Fraud, composed primarily of white-collar crimes, consumes an estimated $400 billion dollars in business losses each year. At the level of individual firms, small and large firms have a nearly identical average loss, right at $120,000 each. A loss of this magnitude is extremely difficult for a small firm to withstand and survive.
The key to preventing fraud from occurring in a firm is to develop a climate of ethical behavior. The steps in creating an ethical climate of behavior, as laid out in the Carland's text, begin with:
Instituting a proactive fraud policy
Leaders and managers must lead by example. This includes treating suppliers and customers ethically. Incidents of unethical behavior must be recognized and dealt with, and not allowed to slide by. Loss of peer respect is a powerful deterrent, especially in small firms where more formal internal controls may not be present.

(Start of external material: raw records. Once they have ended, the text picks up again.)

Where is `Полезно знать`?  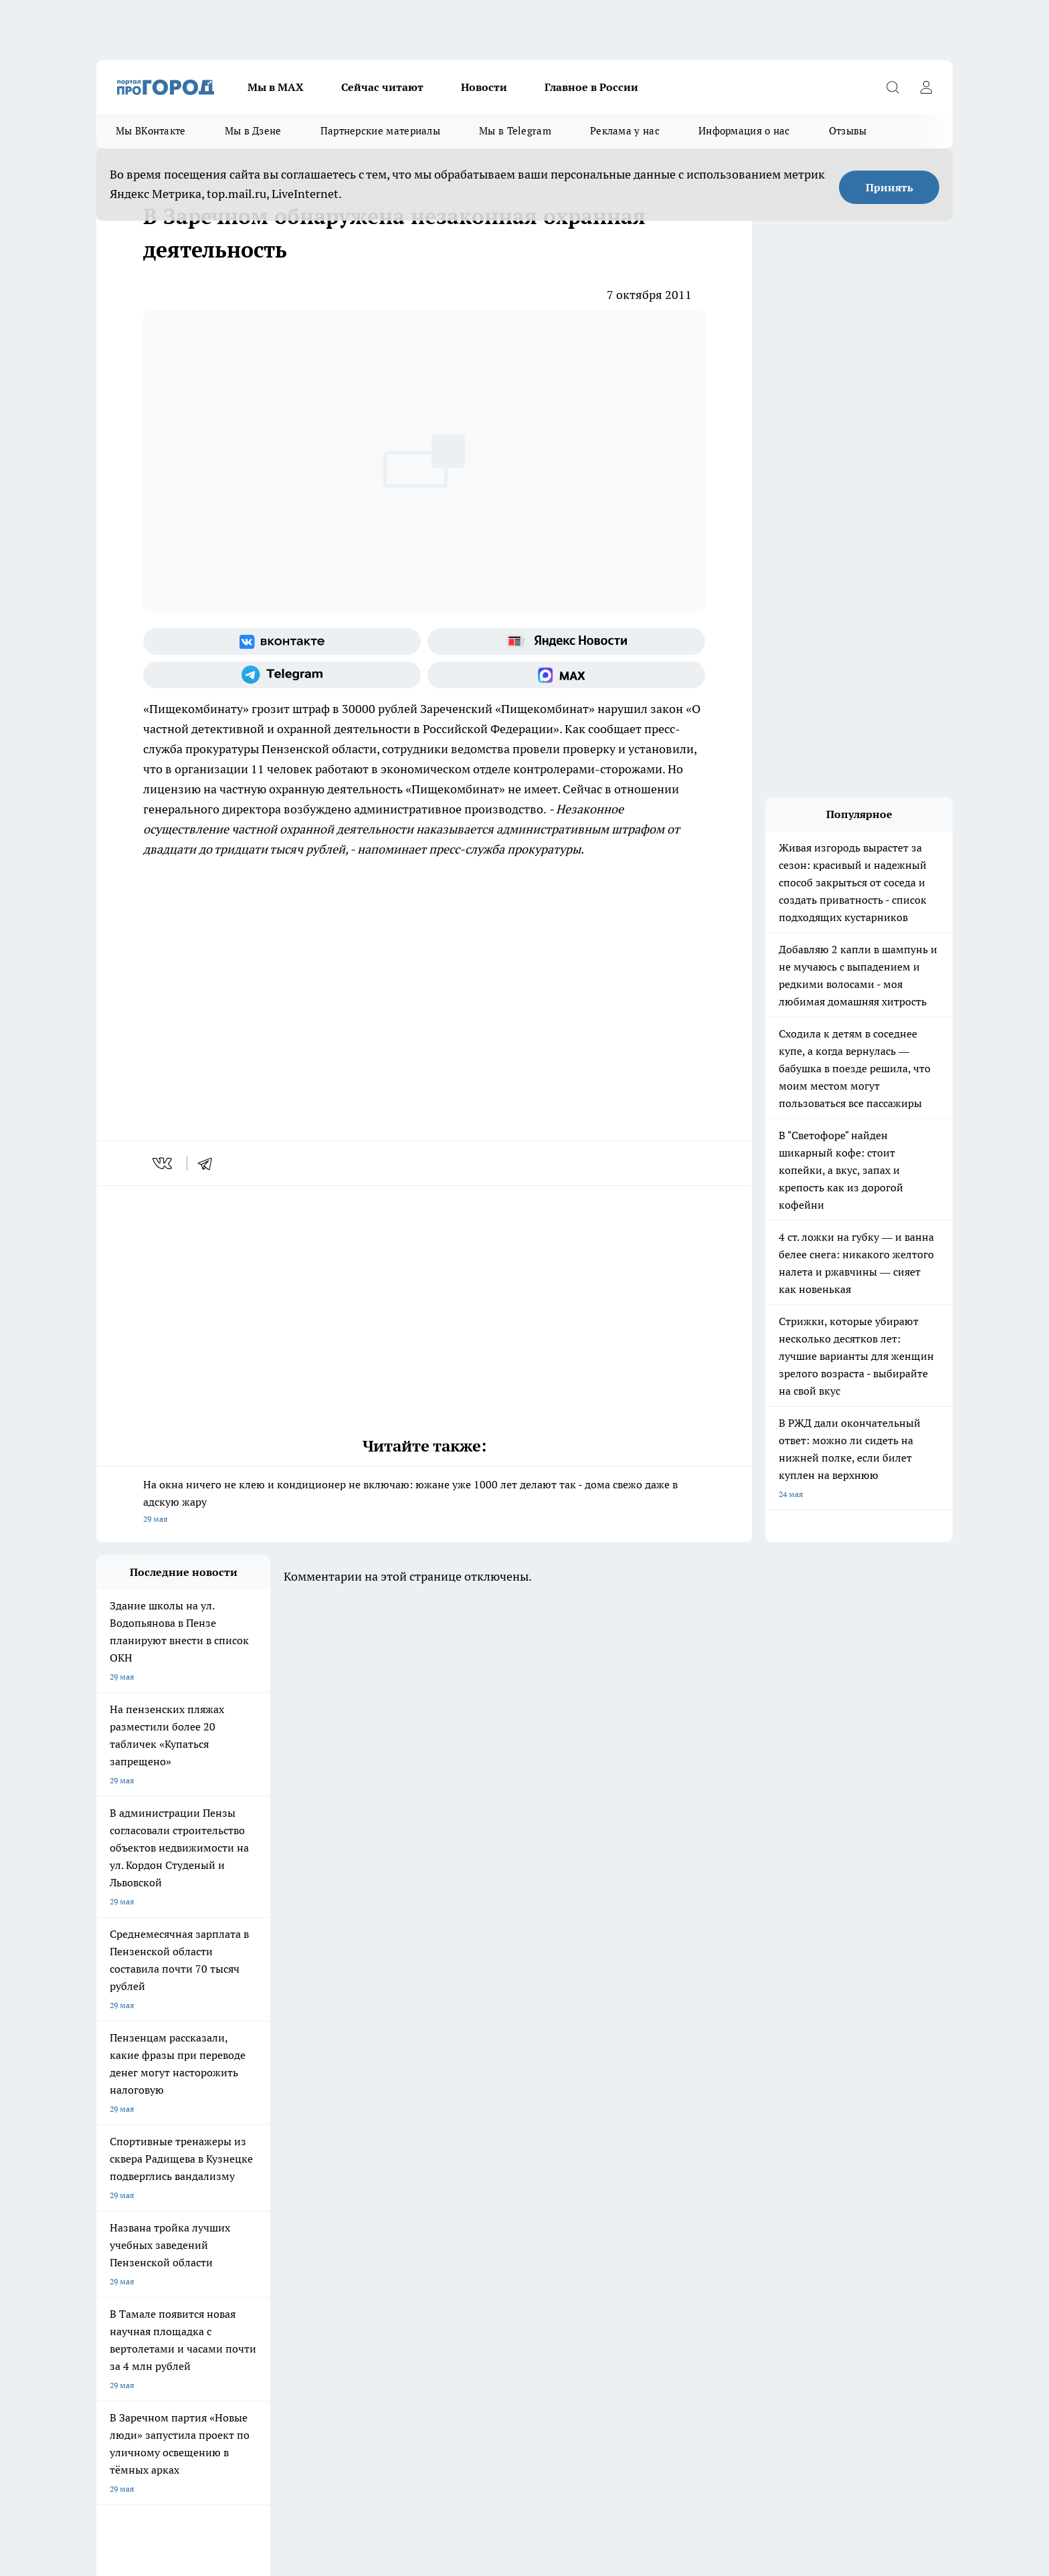 Полезно знать is located at coordinates (583, 2059).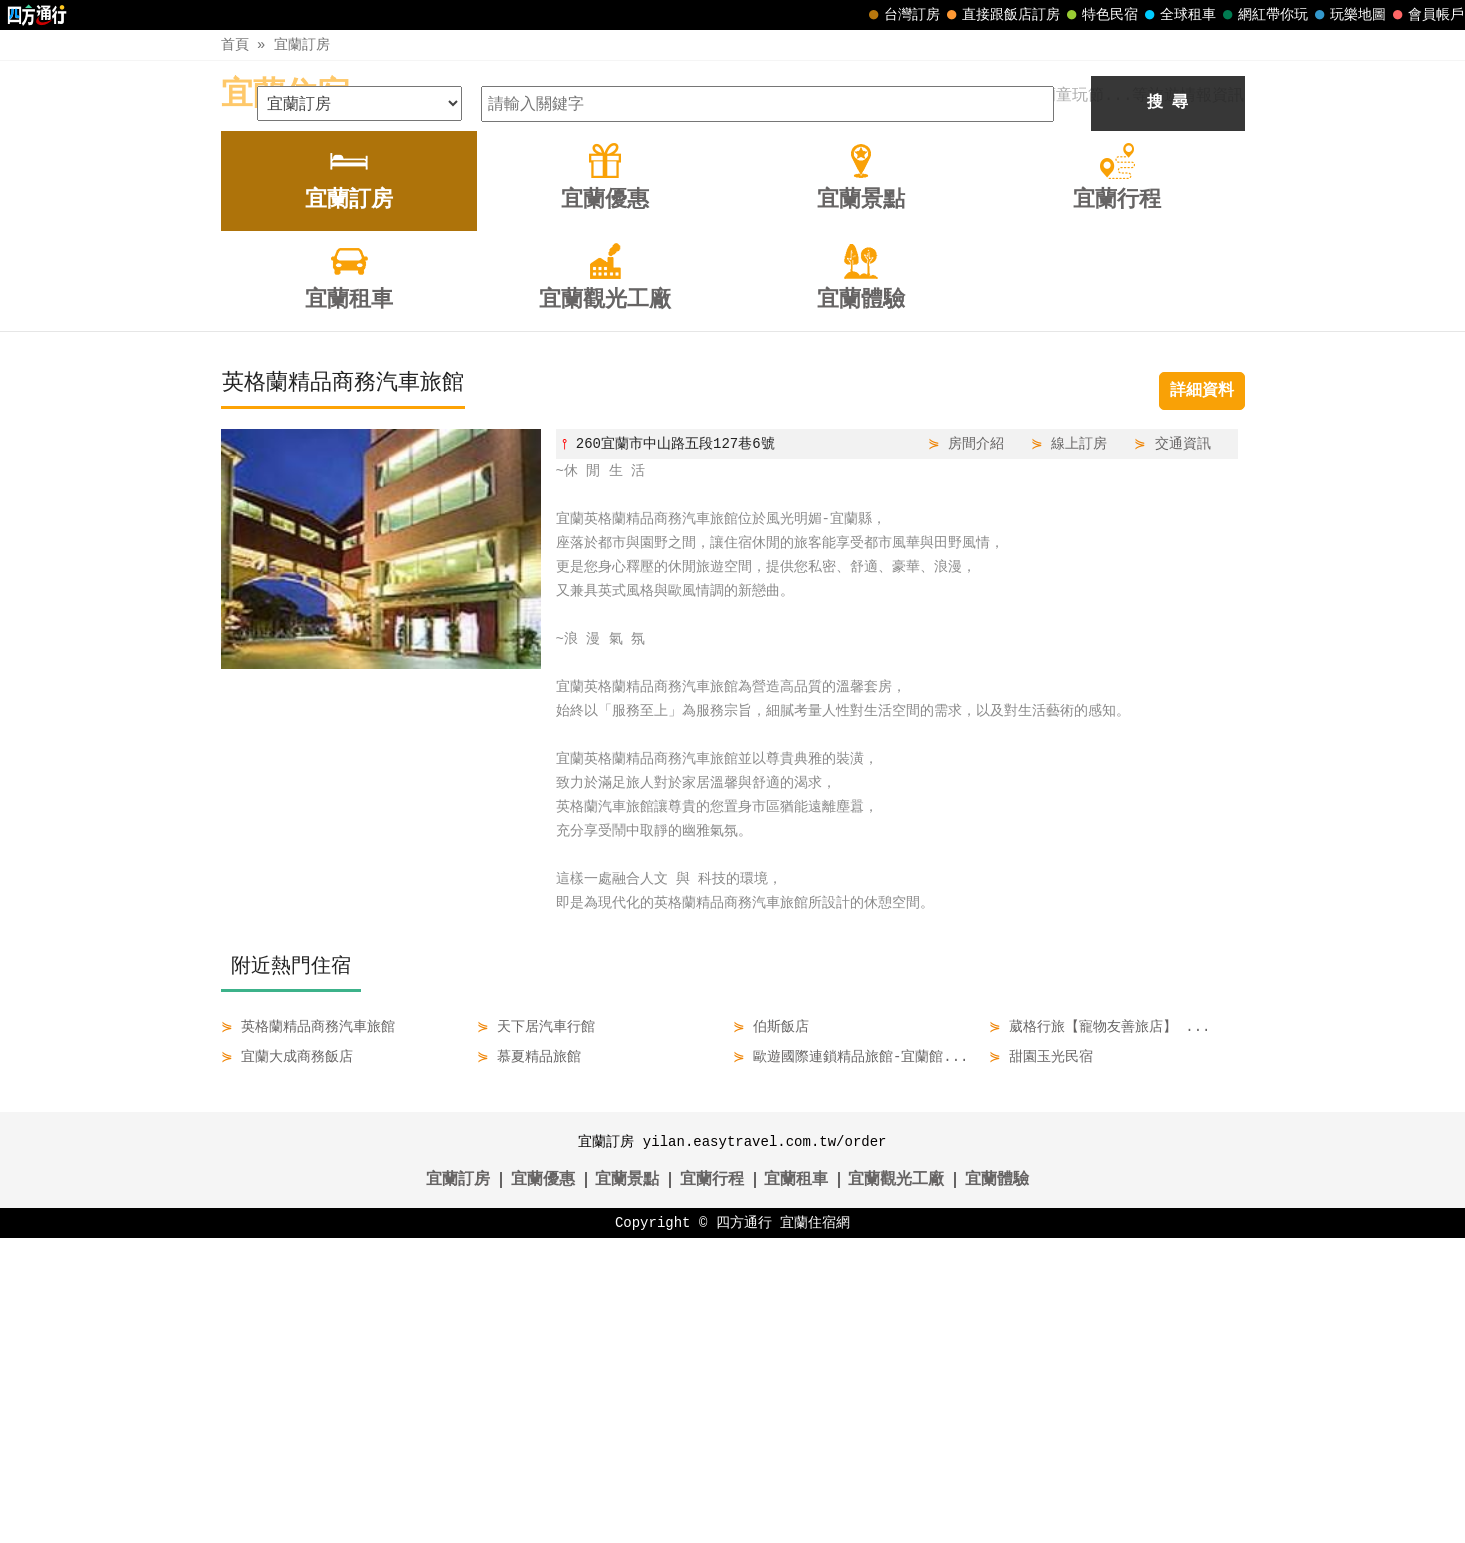 This screenshot has width=1465, height=1543. What do you see at coordinates (1348, 15) in the screenshot?
I see `玩樂地圖` at bounding box center [1348, 15].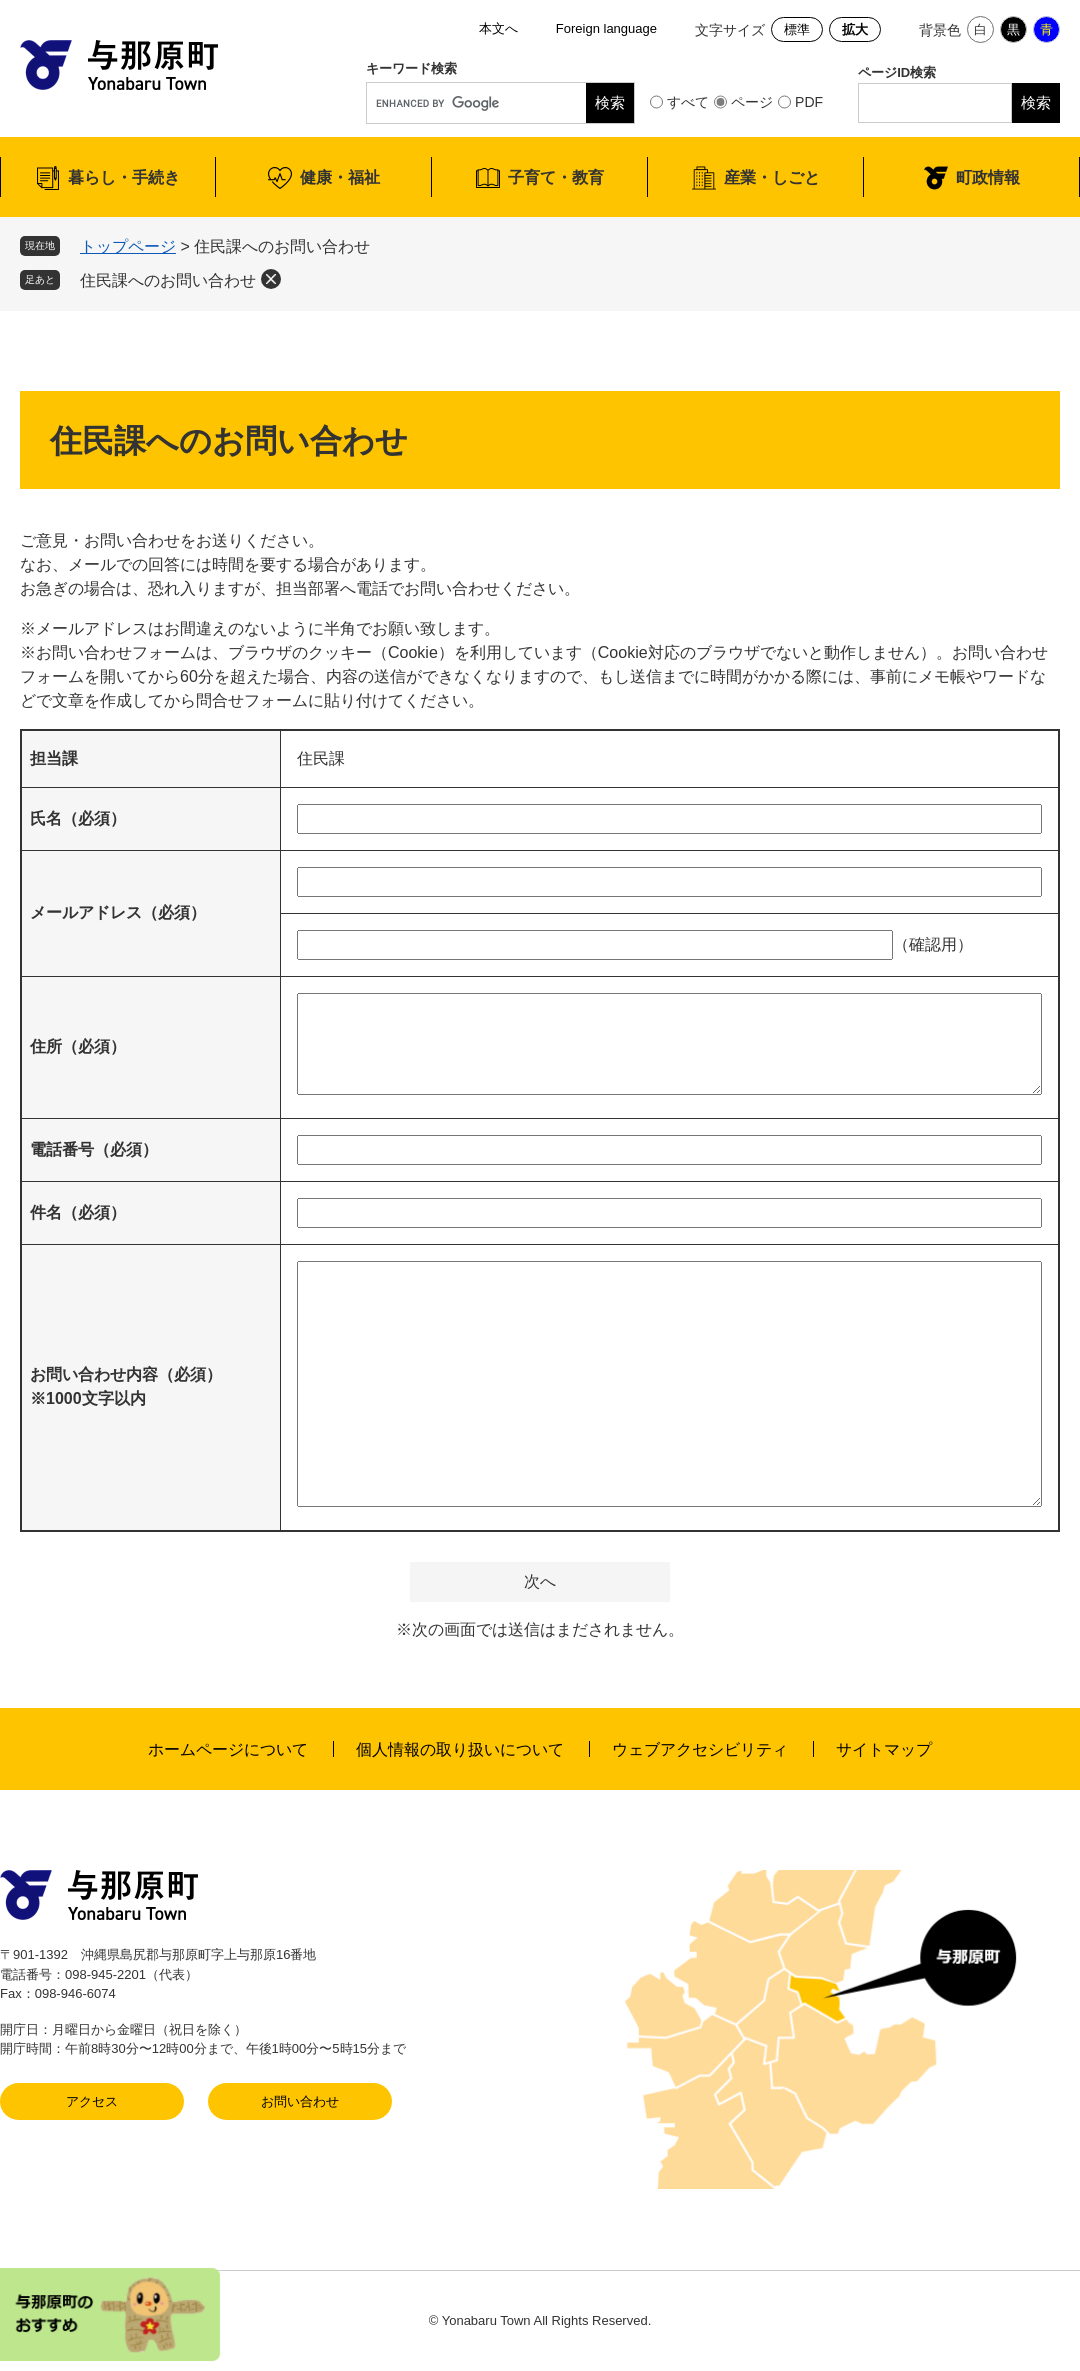 This screenshot has width=1080, height=2371. Describe the element at coordinates (128, 246) in the screenshot. I see `トップページ` at that location.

New situations, or exceptions not spelled out in company policy, must be treated and evaluated fairly and this must be done in as transparent a manner as possible
Screening of prospective employees is vital. In the current legal climate, recommendations or warnings from former employers are all but impossible to obtain. Other options such as credit checks and professional, thorough interview techniques are more valuable.
Finally, fair wages are essential to finding and keeping good, decent employees. If the employees are able to make a decent living, they are much less likely to resort to fraudulent behavior.